We sincerely appreciate your thoughtful engagement. Please let us know if you'd like to continue the discussion.

Reference

[1] Elan Rosenfeld and Andrej Risteski. Outliers with opposing signals have an outsized effect on neural network optimization. ICLR 2023.
[2] Itai Kreisler, Mor Shpigel Nacson, Daniel Soudry, and Yair Carmon. Gradient descent monotonically decreases the sharpness of gradient flow solutions in scalar networks and beyond. ICML 2023.

2025-08-08

I thank the authors for their response. I suggest that the authors add a discussion about the difference between your work and [1], either in the appendix or the main part of the paper. I have increased my score.

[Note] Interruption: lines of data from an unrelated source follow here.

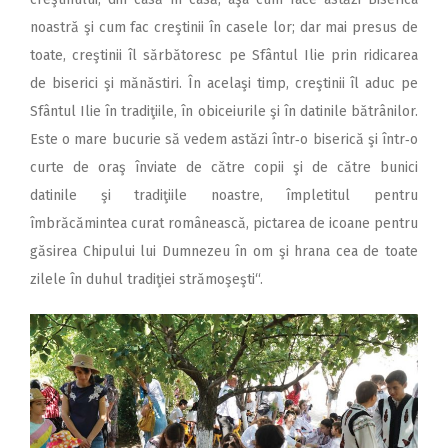
noastră şi cum fac creştinii în casele lor; dar mai presus de
toate, creştinii îl sărbătoresc pe Sfântul Ilie prin ridicarea
de biserici şi mănăstiri. În acelaşi timp, creştinii îl aduc pe
Sfântul Ilie în tradiţiile, în obiceiurile şi în datinile bătrânilor.
Este o mare bucurie să vedem astăzi într‑o biserică şi într‑o
curte de oraş înviate de către copii şi de către bunici
datinile şi tradiţiile noastre, împletitul pentru
îmbrăcămintea curat românească, pictarea de icoane pentru
găsirea Chipului lui Dumnezeu în om şi hrana cea de toate
zilele în duhul tradiţiei strămoşeşti“.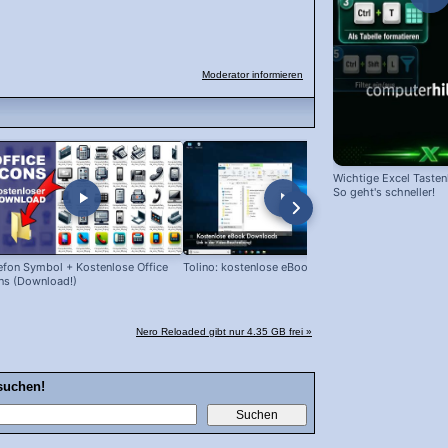
Moderator informieren
Wichtige Excel Taste
So geht's schneller!
efon Symbol + Kostenlose Office
Tolino: kostenlose eBooks laden!
Snipping Too
ns (Download!)
Nero Reloaded gibt nur 4.35 GB frei »
suchen!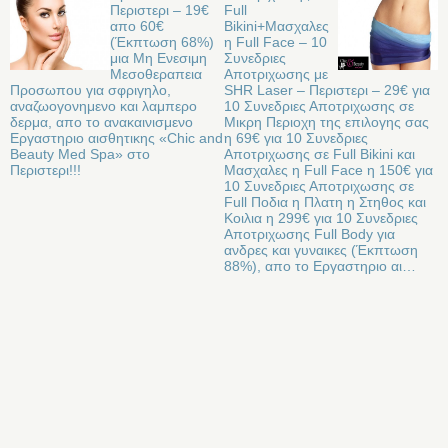
Περιστερι – 19€
Full
απο 60€
Bikini+Μασχαλες
(Έκπτωση 68%)
η Full Face – 10
μια Μη Ενεσιμη
Συνεδριες
Μεσοθεραπεια
Αποτριχωσης με
Προσωπου για σφριγηλο,
SHR Laser – Περιστερι – 29€ για
αναζωογονημενο και λαμπερο
10 Συνεδριες Αποτριχωσης σε
δερμα, απο το ανακαινισμενο
Μικρη Περιοχη της επιλογης σας
Εργαστηριο αισθητικης «Chic and
η 69€ για 10 Συνεδριες
Beauty Med Spa» στo
Αποτριχωσης σε Full Bikini και
Περιστερι!!!
Μασχαλες η Full Face η 150€ για
10 Συνεδριες Αποτριχωσης σε
Full Ποδια η Πλατη η Στηθος και
Κοιλια η 299€ για 10 Συνεδριες
Αποτριχωσης Full Body για
ανδρες και γυναικες (Έκπτωση
88%), απο το Εργαστηριο αι…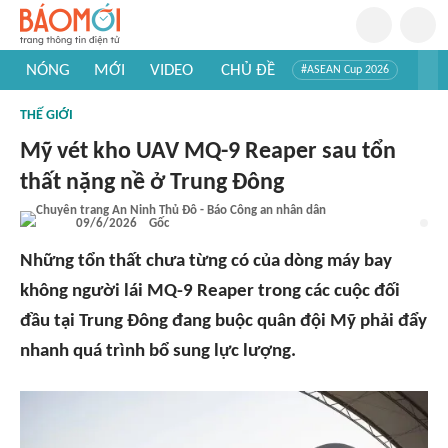
NÓNG
MỚI
VIDEO
CHỦ ĐỀ
#ASEAN Cup 2026
#Trí tuệ nhân tạo
#Mỹ - Iran
#Khám phá Việt Nam
THẾ GIỚI
#Khám phá thế giới
Mỹ vét kho UAV MQ-9 Reaper sau tổn
thất nặng nề ở Trung Đông
09/6/2026
Gốc
Những tổn thất chưa từng có của dòng máy bay
không người lái MQ-9 Reaper trong các cuộc đối
đầu tại Trung Đông đang buộc quân đội Mỹ phải đẩy
nhanh quá trình bổ sung lực lượng.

[1] Elan Rosenfeld and Andrej Risteski. Outliers with opposing signals have an outsized effect on neural network optimization. ICLR 2023.

2025-08-09

Thank you very much for your valuable suggestion! We will include a discussion on this in the next version of the paper. We sincerely appreciate your detailed review and the score increase!

最终决定Accept (poster)

2025-09-17

The committee reached a consensus by which this is a strong and insightful submission. The work provides a clean and minimalist study of edge-of-stability and progressive sharpening phenomena, offering both theoretical clarity and empirical demonstrations. Reviewers appreciated the novelty of the construction, the quality of the analysis, and the clarity of the presentation. While some concerns were raised about the scope and broader applicability, the authors effectively addressed many of these in the rebuttal, strengthening confidence in the contribution. Overall, this paper advances our understanding of phenomena of broad interest to the community. I recommend acceptance.